Today we all went to chili's and I spent another $20, thank goodness for my budget envelopes. Even though I'm within my budget I hate spending money eating out. I told the girls that was it for me.
So I'm updating my spending spread sheet and balancing my accounts. I realize I have $66.68 in my checking account that I have for fun. So I transferred $30.68 to EF, that's for baby step 1. I would have transferred all funds but I like leaving a little something in this account.
Ive signed up again for Dave Ramsey's FPU. I'm really enjoying the class and need that extra support
Things have been a little low key today.
Super busy at the office, one fire after the next. One of the girls offered to take me out for happy hour, she knows that I'm on a strict budget. Even though I budgeted $100 for dining out and entertainment for two weeks, I still said no. I didn't not want to spend my money on eating out. Dave Ramsey is really working on me. My co-worker insisted and stated she would buy so I finally said okay.
Upon arrival to Chili's 🌶 I ordered from the bar menu and ordered fries, a drink and wings, total about $17. I offered to pay for my meal, she insisted that I do not, so I left a $5 tip. I'm things worked out the way they did because I still have $95 to last me until next Friday. 😃
After leaving chili's I filled up my car 🚗, $27. I'm hoping that this last until next Thursday because I only have $20 left in this week's budget for gas ⛽️.
I've completed my zero balance budget for the next pay date. Things will be tight. I have a wedding (gift 🎁), two birthdays (🎁); Halloween 👻(🎁) Boss' Day (🎁) and refill on contacts. Because of all these up coming items that cost money, I had to cut some things short. For example, my dining out/ entertainment and saving contribution amount was decreased 😢.
Since I'm all about saving, I did a little research and found a cosmetology school that provides pedicures for $10 vs the usual $20. I'm going to give them a try.

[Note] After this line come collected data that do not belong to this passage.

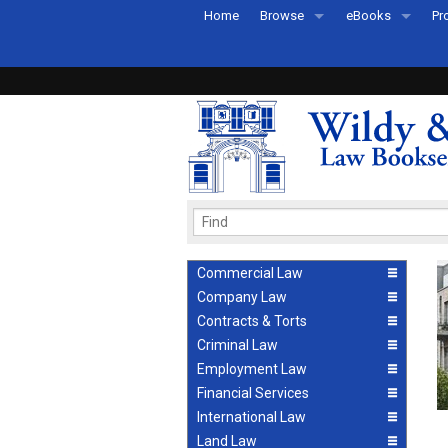
Home
Browse
eBooks
Pr
All Titles by Subject
eBooks By Subje
Ab
Coming Soon
eBook Formats
Pr
Recently Published
eBook FAQs
Pr
Ea
Commercial Law
Company Law
Contracts & Torts
Criminal Law
Employment Law
Financial Services
International Law
Land Law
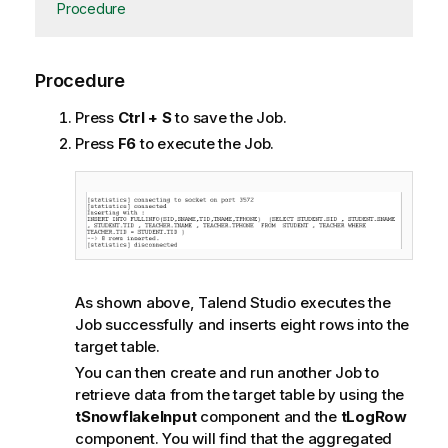
Procedure
Procedure
Press
Ctrl + S
to save the Job.
Press
F6
to execute the Job.
As shown above,
Talend Studio
executes the
Job successfully and inserts eight rows into the
target table.
You can then create and run another Job to
retrieve data from the target table by using the
tSnowflakeInput
component and the
tLogRow
component. You will find that the aggregated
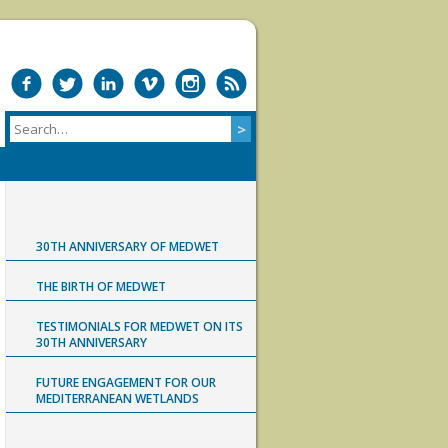
30TH ANNIVERSARY OF MEDWET
THE BIRTH OF MEDWET
TESTIMONIALS FOR MEDWET ON ITS
30TH ANNIVERSARY
FUTURE ENGAGEMENT FOR OUR
MEDITERRANEAN WETLANDS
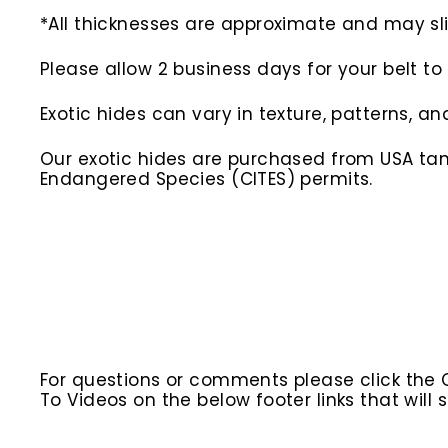
*All thicknesses are approximate and may slig
Please allow 2 business days for your belt t
Exotic hides can vary in texture, patterns, an
Our exotic hides are purchased from USA tann
Endangered Species (CITES) permits.
For questions or comments please click the
To Videos on the below footer links that wil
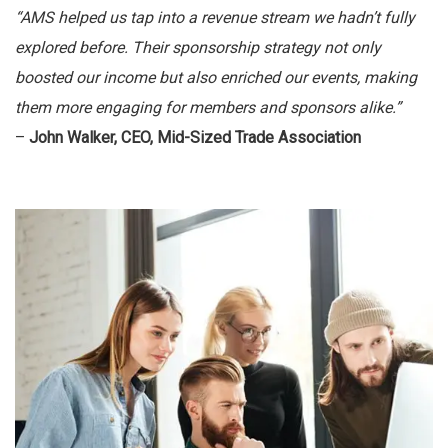
“AMS helped us tap into a revenue stream we hadn’t fully
explored before. Their sponsorship strategy not only
boosted our income but also enriched our events, making
them more engaging for members and sponsors alike.”
–
John Walker, CEO, Mid-Sized Trade Association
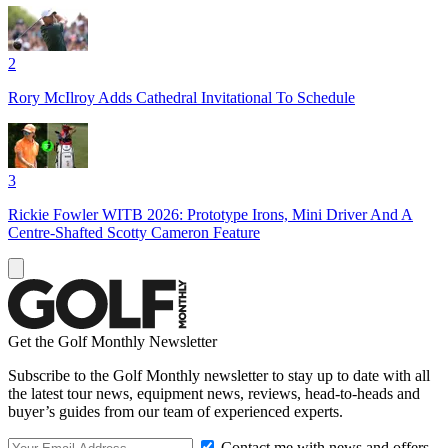
2
Rory McIlroy Adds Cathedral Invitational To Schedule
3
Rickie Fowler WITB 2026: Prototype Irons, Mini Driver And A
Centre-Shafted Scotty Cameron Feature
Get the Golf Monthly Newsletter
Subscribe to the Golf Monthly newsletter to stay up to date with all
the latest tour news, equipment news, reviews, head-to-heads and
buyer’s guides from our team of experienced experts.
Contact me with news and offers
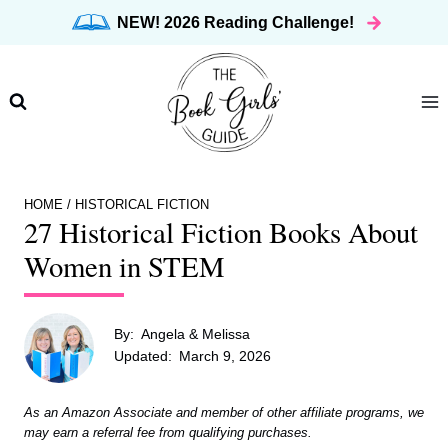
Skip
NEW! 2026 Reading Challenge!
to
content
HOME
/
HISTORICAL FICTION
27 Historical Fiction Books About
Women in STEM
By:
Angela & Melissa
Updated:
March 9, 2026
As an Amazon Associate and member of other affiliate programs, we
may earn a referral fee from qualifying purchases.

Lastly, I have a phone inter tomorrow. I love what I do now and the people I work with, but the director of the department makes things extremely difficult.
That's all I have for now.
So I usually pack my lunch because one, I can't afford to eat out every day, two I like my quiet time to read up on a few HR things and Bible study, three it's expensive to eat out.
So my boss comes and says the team is going out to lunch and she'd like to take me out for my birthday. I declined respectfully and explained that I had already plugged in my crockpot lunchbox. She insists and so does other teammates, so I say okay. We get there order, and the waitress comes and ask if the checks are separate. My boss who was taking me out to lunch says yes.
😡 Now I'm annoyed. First you said you wanted to take me out, second I had already packed my lunch and two we spent our lunch wolfing down our food because you're in a hurry, not to mention she didn't eat any of her food and complained the entire time. Ugh
Lunch was $14 but I added $5 for a tip costing me $19. And because I had not budgeted and any time I do this I pay the same amount on my CC. Ugh. $40 I really didn't want to spend and it was rude.
Twice this week I've been bamboolzed and it won't happen again.